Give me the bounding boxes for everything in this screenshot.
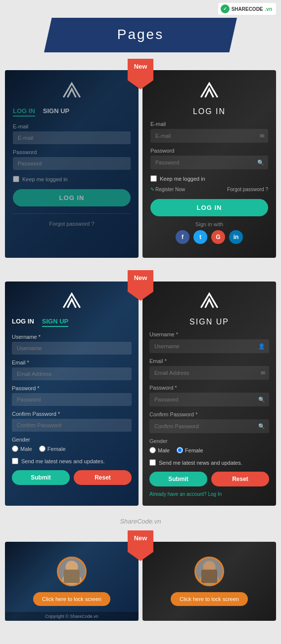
password-input-dark[interactable] <box>150 156 268 169</box>
email-input-blue[interactable] <box>13 131 131 144</box>
login-title-dark: LOG IN <box>150 107 268 116</box>
email-icon: ✉ <box>260 133 264 139</box>
signup-title-dark: SIGN UP <box>149 318 269 326</box>
email-input-signup-dark[interactable] <box>149 366 269 380</box>
confirm-icon: 🔍 <box>258 423 265 430</box>
avatar-svg-blue <box>58 558 85 585</box>
tab-signup-blue[interactable]: SIGN UP <box>43 107 69 117</box>
logo-dark <box>150 80 268 101</box>
gender-label-blue: Gender <box>12 437 132 443</box>
female-option-dark[interactable]: Female <box>177 447 203 453</box>
login-card-dark: LOG IN E-mail ✉ Password 🔍 Keep me logge… <box>142 70 276 258</box>
btn-row-blue: Submit Reset <box>12 470 132 485</box>
male-radio-blue[interactable] <box>12 445 18 452</box>
male-radio-dark[interactable] <box>149 447 156 453</box>
watermark: ShareCode.vn <box>120 518 161 525</box>
female-radio-dark[interactable] <box>177 447 183 453</box>
password-icon: 🔍 <box>257 160 264 166</box>
already-account: Already have an account? Log In <box>149 491 269 497</box>
male-option-blue[interactable]: Male <box>12 445 32 452</box>
female-radio-blue[interactable] <box>39 445 46 452</box>
reset-button-dark[interactable]: Reset <box>211 472 269 486</box>
email-input-signup-blue[interactable] <box>12 367 132 380</box>
sharecode-logo: ✓ SHARECODE.vn <box>218 3 276 15</box>
newsletter-checkbox-blue[interactable] <box>12 458 18 464</box>
lock-card-dark: Click here to lock screen <box>142 542 276 621</box>
password-input-signup-blue[interactable] <box>12 393 132 406</box>
forgot-link-dark[interactable]: Forgot password ? <box>227 187 268 192</box>
confirm-input-dark[interactable] <box>149 419 269 433</box>
username-label-dark: Username * <box>149 331 269 337</box>
gender-row-blue: Male Female <box>12 445 132 452</box>
forgot-link-blue[interactable]: Forgot password ? <box>13 221 131 227</box>
gender-row-dark: Male Female <box>149 447 269 453</box>
lock-section: New Click here to lock screen Copyright … <box>0 533 281 626</box>
confirm-label-dark: Confirm Password * <box>149 411 269 417</box>
submit-button-dark[interactable]: Submit <box>149 472 207 486</box>
page-title: Pages <box>44 27 237 42</box>
lock-button-blue[interactable]: Click here to lock screen <box>33 592 110 606</box>
btn-row-dark: Submit Reset <box>149 472 269 486</box>
svg-rect-7 <box>201 569 217 583</box>
twitter-icon[interactable]: t <box>193 230 207 244</box>
password-input-blue[interactable] <box>13 157 131 170</box>
copyright: Copyright © ShareCode.vn <box>5 612 139 621</box>
logo-signup-dark <box>149 290 269 312</box>
login-button-dark[interactable]: LOG IN <box>150 199 268 216</box>
email-label-signup-dark: Email * <box>149 358 269 364</box>
newsletter-row-blue: Send me latest news and updates. <box>12 458 132 464</box>
password-icon-signup: 🔍 <box>258 397 265 403</box>
social-icons: f t G in <box>150 230 268 244</box>
facebook-icon[interactable]: f <box>176 230 189 244</box>
register-link[interactable]: ✎ Register Now <box>150 187 185 192</box>
user-icon: 👤 <box>258 343 265 350</box>
new-badge-2: New <box>128 270 153 301</box>
linkedin-icon[interactable]: in <box>229 230 243 244</box>
tab-signup-signup-blue[interactable]: SIGN UP <box>42 318 68 327</box>
google-plus-icon[interactable]: G <box>211 230 225 244</box>
avatar-svg-dark <box>196 558 223 585</box>
email-label-blue: E-mail <box>13 123 131 129</box>
signup-card-blue: LOG IN SIGN UP Username * Email * Passwo… <box>5 282 139 506</box>
page-header: Pages <box>44 18 237 52</box>
username-label-blue: Username * <box>12 334 132 340</box>
confirm-label-blue: Confirm Password * <box>12 411 132 417</box>
new-badge-3: New <box>128 530 153 561</box>
gender-label-dark: Gender <box>149 438 269 444</box>
remember-row-dark: Keep me logged in <box>150 175 268 182</box>
confirm-input-blue[interactable] <box>12 419 132 432</box>
newsletter-checkbox-dark[interactable] <box>149 459 156 466</box>
avatar-blue <box>57 557 87 586</box>
signup-card-dark: SIGN UP Username * 👤 Email * ✉ Password … <box>142 282 276 506</box>
male-option-dark[interactable]: Male <box>149 447 170 453</box>
tab-nav-blue: LOG IN SIGN UP <box>13 107 131 117</box>
tab-nav-signup-blue: LOG IN SIGN UP <box>12 318 132 327</box>
reset-button-blue[interactable]: Reset <box>74 470 132 485</box>
remember-checkbox-dark[interactable] <box>150 175 157 182</box>
lock-card-blue: Click here to lock screen Copyright © Sh… <box>5 542 139 621</box>
female-option-blue[interactable]: Female <box>39 445 66 452</box>
password-label-signup-dark: Password * <box>149 385 269 391</box>
tab-login-signup-blue[interactable]: LOG IN <box>12 318 34 327</box>
logo-signup-blue <box>12 290 132 312</box>
password-label-dark: Password <box>150 148 268 154</box>
svg-rect-3 <box>64 569 80 583</box>
email-input-dark[interactable] <box>150 129 268 143</box>
register-icon: ✎ <box>150 187 154 192</box>
lock-button-dark[interactable]: Click here to lock screen <box>171 592 248 606</box>
email-label-dark: E-mail <box>150 121 268 127</box>
password-input-signup-dark[interactable] <box>149 393 269 406</box>
submit-button-blue[interactable]: Submit <box>12 470 70 485</box>
login-button-blue[interactable]: LOG IN <box>13 189 131 206</box>
remember-row-blue: Keep me logged in <box>13 176 131 182</box>
remember-checkbox-blue[interactable] <box>13 176 19 182</box>
signup-section: New LOG IN SIGN UP Username * Email * <box>0 273 281 515</box>
username-input-blue[interactable] <box>12 342 132 355</box>
username-input-dark[interactable] <box>149 339 269 353</box>
password-label-signup-blue: Password * <box>12 385 132 391</box>
email-icon-signup: ✉ <box>261 370 265 376</box>
sign-in-with-label: Sign in with <box>150 221 268 227</box>
tab-login-blue[interactable]: LOG IN <box>13 107 35 117</box>
newsletter-row-dark: Send me latest news and updates. <box>149 459 269 466</box>
email-label-signup-blue: Email * <box>12 360 132 365</box>
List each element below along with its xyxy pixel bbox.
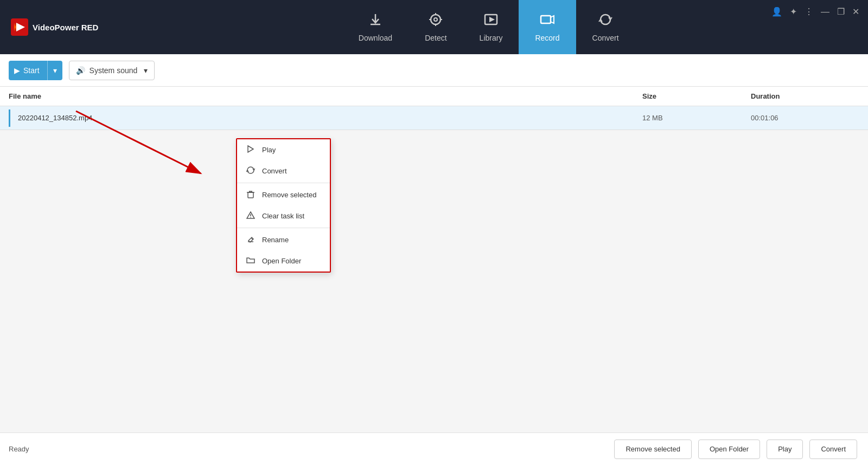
settings-icon-btn[interactable]: ✦ xyxy=(790,7,797,17)
download-icon xyxy=(368,12,383,30)
ctx-openfolder-label: Open Folder xyxy=(262,257,301,265)
start-play-icon: ▶ xyxy=(14,66,20,75)
ctx-sep-2 xyxy=(237,228,330,228)
col-header-filename: File name xyxy=(9,92,642,100)
bottom-play-btn[interactable]: Play xyxy=(767,440,803,459)
ctx-remove-icon xyxy=(246,190,256,200)
nav-record-label: Record xyxy=(535,34,559,42)
svg-rect-13 xyxy=(541,16,551,23)
bottom-remove-selected-btn[interactable]: Remove selected xyxy=(614,440,691,459)
table-row[interactable]: 20220412_134852.mp4 12 MB 00:01:06 xyxy=(0,106,868,130)
toolbar: ▶ Start ▾ 🔊 System sound ▾ xyxy=(0,54,868,87)
svg-point-6 xyxy=(434,18,437,21)
ctx-convert-icon xyxy=(246,166,256,176)
ctx-rename[interactable]: Rename xyxy=(237,229,330,250)
sound-button[interactable]: 🔊 System sound ▾ xyxy=(69,61,155,80)
header: VideoPower RED Download Detect Library R… xyxy=(0,0,868,54)
svg-marker-17 xyxy=(248,146,253,152)
table-header: File name Size Duration xyxy=(0,87,868,106)
start-dropdown-arrow[interactable]: ▾ xyxy=(48,61,62,80)
ctx-play-label: Play xyxy=(262,146,276,154)
row-size: 12 MB xyxy=(642,114,751,122)
convert-icon xyxy=(598,12,613,30)
nav-convert[interactable]: Convert xyxy=(576,0,635,54)
nav-convert-label: Convert xyxy=(592,34,619,42)
nav-detect-label: Detect xyxy=(425,34,446,42)
start-label: Start xyxy=(23,66,40,75)
close-btn[interactable]: ✕ xyxy=(852,7,859,17)
ctx-convert-label: Convert xyxy=(262,167,287,175)
nav-detect[interactable]: Detect xyxy=(409,0,463,54)
ctx-sep-1 xyxy=(237,183,330,183)
chevron-down-icon: ▾ xyxy=(53,66,57,75)
svg-marker-14 xyxy=(551,16,554,23)
ctx-clear-icon xyxy=(246,211,256,221)
ctx-openfolder-icon xyxy=(246,256,256,266)
col-header-duration: Duration xyxy=(751,92,859,100)
row-filename: 20220412_134852.mp4 xyxy=(9,109,642,127)
logo: VideoPower RED xyxy=(11,18,98,36)
titlebar-controls: 👤 ✦ ⋮ — ❐ ✕ xyxy=(771,7,859,17)
nav-download[interactable]: Download xyxy=(342,0,409,54)
svg-point-25 xyxy=(250,217,251,218)
sound-label: System sound xyxy=(90,66,138,75)
ctx-rename-icon xyxy=(246,235,256,245)
nav-download-label: Download xyxy=(359,34,392,42)
record-icon xyxy=(540,12,555,30)
row-duration: 00:01:06 xyxy=(751,114,859,122)
start-main[interactable]: ▶ Start xyxy=(9,61,48,80)
nav-library[interactable]: Library xyxy=(463,0,519,54)
status-text: Ready xyxy=(9,445,29,453)
sound-dropdown-icon: ▾ xyxy=(144,66,148,75)
bottom-bar: Ready Remove selected Open Folder Play C… xyxy=(0,432,868,465)
context-menu: Play Convert Remove selected Clear task … xyxy=(236,138,331,273)
ctx-convert[interactable]: Convert xyxy=(237,160,330,182)
bottom-open-folder-btn[interactable]: Open Folder xyxy=(698,440,760,459)
nav-library-label: Library xyxy=(480,34,503,42)
maximize-btn[interactable]: ❐ xyxy=(837,7,845,17)
library-icon xyxy=(483,12,499,30)
logo-icon xyxy=(11,18,28,36)
ctx-clear-label: Clear task list xyxy=(262,212,304,220)
nav-record[interactable]: Record xyxy=(519,0,576,54)
user-icon-btn[interactable]: 👤 xyxy=(771,7,782,17)
start-button[interactable]: ▶ Start ▾ xyxy=(9,61,62,80)
main-nav: Download Detect Library Record Convert xyxy=(120,0,857,54)
more-icon-btn[interactable]: ⋮ xyxy=(805,7,813,17)
svg-rect-18 xyxy=(248,192,253,198)
col-header-size: Size xyxy=(642,92,751,100)
row-bar xyxy=(9,109,10,127)
ctx-rename-label: Rename xyxy=(262,236,289,244)
svg-point-5 xyxy=(431,15,441,24)
filename-text: 20220412_134852.mp4 xyxy=(18,114,92,122)
table-area: File name Size Duration 20220412_134852.… xyxy=(0,87,868,432)
minimize-btn[interactable]: — xyxy=(821,7,829,17)
sound-icon: 🔊 xyxy=(76,66,85,75)
ctx-remove[interactable]: Remove selected xyxy=(237,184,330,205)
ctx-play-icon xyxy=(246,145,256,155)
ctx-openfolder[interactable]: Open Folder xyxy=(237,250,330,272)
app-title: VideoPower RED xyxy=(33,23,98,32)
svg-marker-12 xyxy=(489,17,495,22)
ctx-remove-label: Remove selected xyxy=(262,191,316,199)
detect-icon xyxy=(428,12,443,30)
bottom-convert-btn[interactable]: Convert xyxy=(809,440,857,459)
ctx-play[interactable]: Play xyxy=(237,139,330,160)
ctx-clear[interactable]: Clear task list xyxy=(237,205,330,227)
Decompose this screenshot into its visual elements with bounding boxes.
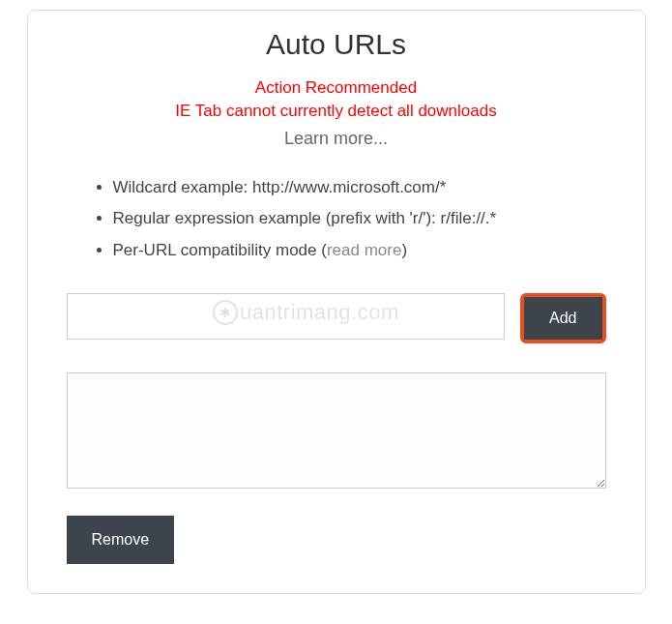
remove-button[interactable]: Remove [67,516,175,564]
panel-title: Auto URLs [67,28,606,61]
add-url-row: Add [67,293,606,343]
warning-title: Action Recommended [67,78,606,98]
url-input[interactable] [67,293,506,340]
learn-more-link[interactable]: Learn more... [67,129,606,149]
example-perurl: Per-URL compatibility mode (read more) [113,235,606,266]
example-wildcard: Wildcard example: http://www.microsoft.c… [113,172,606,203]
read-more-link[interactable]: read more [327,241,401,259]
add-button[interactable]: Add [524,297,601,340]
example-regex: Regular expression example (prefix with … [113,203,606,234]
url-list-textarea[interactable] [67,372,606,489]
add-button-highlight: Add [520,293,605,343]
auto-urls-panel: Auto URLs Action Recommended IE Tab cann… [27,10,646,594]
warning-message: IE Tab cannot currently detect all downl… [67,102,606,121]
examples-list: Wildcard example: http://www.microsoft.c… [67,172,606,266]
---*---
What you have to do: Look at the records above. Copy every line where the string "rename" occurs.

Response for this exercise:
ctx-rename[interactable]: Rename xyxy=(237,229,330,250)
ctx-rename-icon xyxy=(246,235,256,245)
ctx-rename-label: Rename xyxy=(262,236,289,244)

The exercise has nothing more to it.